Here’s a funny thing about systems theories. They are widely adopted in business and economics. Economists understand the interconnected nature of cultural systems, psychological systems, ecological systems, and financial systems. And yet. This drive to free Americans from the tyranny of trying to save our own fucking lives is predicated on saving the mythical beast that is the economy. Milton Friedman, champion of unfettered, unregulated capitalism as Utopia famously wrote, “The social responsibility of business is to increase its profits.” Meaning that corporations bear no responsibility to the multiple ecosystems inside and outside their constructed boundaries, only that they must grow profits indefinitely for the benefits of shareholders.

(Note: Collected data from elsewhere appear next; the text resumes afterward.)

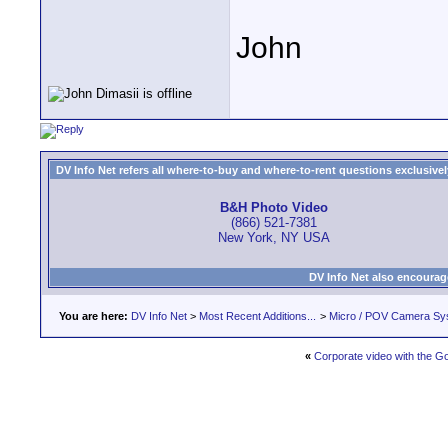
John
DV Info Net refers all where-to-buy and where-to-rent questions exclusively 
B&H Photo Video
(866) 521-7381
New York, NY USA
DV Info Net also encourag
You are here:
DV Info Net
>
Most Recent Additions...
>
Micro / POV Camera Sy
«
Corporate video with the G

This ignores the more common folk wisdom of don’t shit where you eat. This Randian thinking has lead to the fiction of trickle-down economics and the eventual marriage of white supremacy and American exceptionalism to some particularly weird interpretations of Christianity (that seem to avoid the whole “being rich is bad” and “blessed are the meek” and “judge not” bits) with a dash of gun-nut culture, paranoia, and nourished on a steady diet of Fox News, Infowars, and OAN.

As I observed a couple weeks ago, for some people it seems to be easier to distort reality than to deal with it. When the sources of information with which you are surrounded (or surround yourself) feed you this steady diet of being the center of the known universe, I guess it’s pretty hard to pull back and take a look at the bigger picture, in which a microscopic organism is actually much, much bigger than you.

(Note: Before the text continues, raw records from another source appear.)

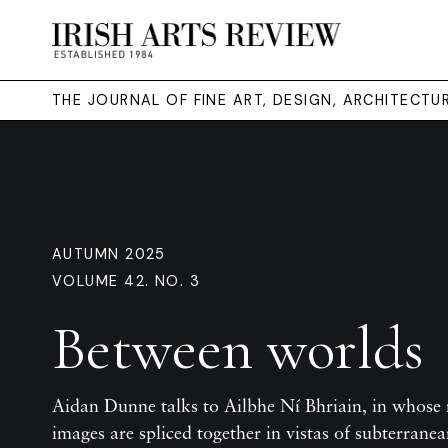
THE JOURNAL OF FINE ART, DESIGN, ARCHITECT
AUTUMN 2025
VOLUME 42. NO. 3
Between worlds
Aidan Dunne talks to Ailbhe Ní Bhriain, in whose 
images are spliced together in vistas of subterrane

That doesn’t mean that I understand the people engaged by the latest round of enthusiastic astroturfing and hijacking of reality.  I mean, I kind of do? It took me a while to really grapple with bearing some of the collective responsibility for the harm done by white women and white feminists. I, too, was raised to think I was a good person, and as a good person, I couldn’t say or think racist things. I was super wrong, and I had to go through the phases of being defensive and dismissive, and then trying to prove to POC I was “woke” (God I’m so sorry for being insufferable), and then eventually learning to lean into my discomfort and responsibility and educate my own damn self. I’m sure I have many layers left to unpack. But it’s not like I haven’t fucked up and had to own up to harm before, so there’s that–I just had to do it on a more global scale. It hurt, but it was necessary. So I guess I transitioned from White Guilt to maybe white responsibility, or at least the beginnings of it. There is a term for this in Transformative Learning Theory. It’s called the “disorienting dilemma.” It means that when adults, though education, are forced to re-evaluate their fixed identities and behavior, it can be psychologically disturbing. If your pedagogy is informed by this theory, you have to scaffold the learning process to allow for the emotions that come up. I think of this in terms of a psychological container – a set of norms and rules in my classroom that allow for respectful expression of difficult emotions and reactions.

I also feel like, as fucked up as the Ph.D. process is in so many ways, it also kind of cracked my brain open and forced me to see into the innards of things. My brain developed some capacity it didn’t have before. I’m not smarter. I just went through this intense re-training of how I examine the world and myself and process information and that helped me do that zooming out thing, independent of how I’m feeling at any given moment. If I can do anything lasting for my students, it’s supporting their innate ability to see the bigger picture and helping them learn to communicate it.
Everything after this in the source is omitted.